When you declare a type signature such as
f :: C x => a -> b
there is an implicit "forall":
f :: forall x. C x => a -> x
That is, the type signature must hold *for all* x such that C x holds.
However, in your case, it only holds for String – while A String does hold,
that is irrelevant, because the type signature states that it must hold for
*any* x such that A x that the caller wants. To put it another way, the
caller decides the "b" in that type signature, not the function
implementation.
What you want is something like
f :: exists x. C x => a -> x
so that f will return some unknown value such that you know it is an
instance of C x.
Hope that helps,
Andrew
On Tue, Nov 11, 2014 at 12:59 PM, Larry Lee
Hi
I have a very simple problem. I have a class and want to define a function in that class that returns a different instance of the same class.
I tried accomplishing this as follows:
class A a where f :: A b => a -> b
This fails however when I try to instantiate it.
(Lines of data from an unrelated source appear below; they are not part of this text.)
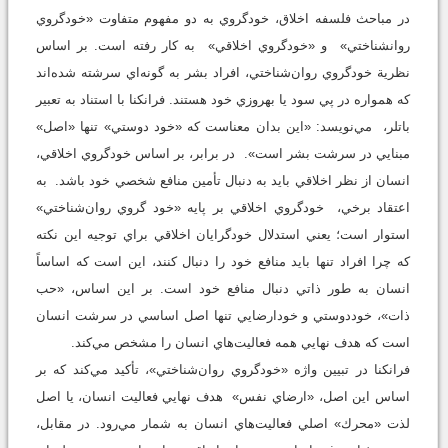
در مباحث فلسفه اخلاق، خودگروي به دو مفهوم متفاوت «خودگروي
روانشناختي» و «خودگروي اخلاقي» به كار رفته است. بر اساس
نظرية خودگروي روان‌شناختي، افراد بشر به گونه‌اي سرشته شده‌اند
كه همواره در پي سود يا بهروزي خود هستند. فرانكنا با استناد به تعبير
باتلر، مي‌نويسد: «اين بدان معناست كه «خود دوستي» تنها «اصل»
مبنايي در سرشت بشر است». در برابر، بر اساس خودگروي اخلاقي،
انسان از نظر اخلاقي ‌بايد به دنبال تأمين منافع شخصي خود باشد. به
اعتقاد برخي، خودگروي اخلاقي بر پايه «خود گروي روان‌شناختي»
استوار است؛ يعني استدلال خودگرايان اخلاقي براي توجيه اين نكته
كه چرا افراد تنها بايد منافع خود را دنبال كنند، اين است كه اساساً
انسان به طور ذاتي دنبال منافع خود است. بر اين اساس، «حب
ذات»، خوددوستي و خودارضايي تنها اصل اساسي در سرشت انسان
است كه هدف نهايي همه فعاليت‌هاي انسان را مشخص مي‌كند.
فرانكنا در تبيين واژه «خودگروي روان‌شناختي»، تأكيد مي‌كند كه بر
اساس اين اصل، «ارضاي نفس» هدف نهايي فعاليت انسان، يا اصل
لذت «محرك» اصلي فعاليت‌هاي انسان به شمار مي‌رود. در مقابل،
For example:
instance A String where f x = x
I get an error message that makes absolutely no sense to me:
src/CSVTree.hs:12:9: Could not deduce (b ~ [Char]) from the context (A b) bound by the type signature for f :: A b => String -> b at src/CSVTree.hs:12:3-9 `b' is a rigid type variable bound by the type signature for f :: A b => String -> b at src/CSVTree.hs:12:3 In the expression: x In an equation for `f': f x = x In the instance declaration for `A String' make: *** [compile] Error 1
Can someone please explain: how I can achieve my goal; and why my code is failing; simply and in plain English.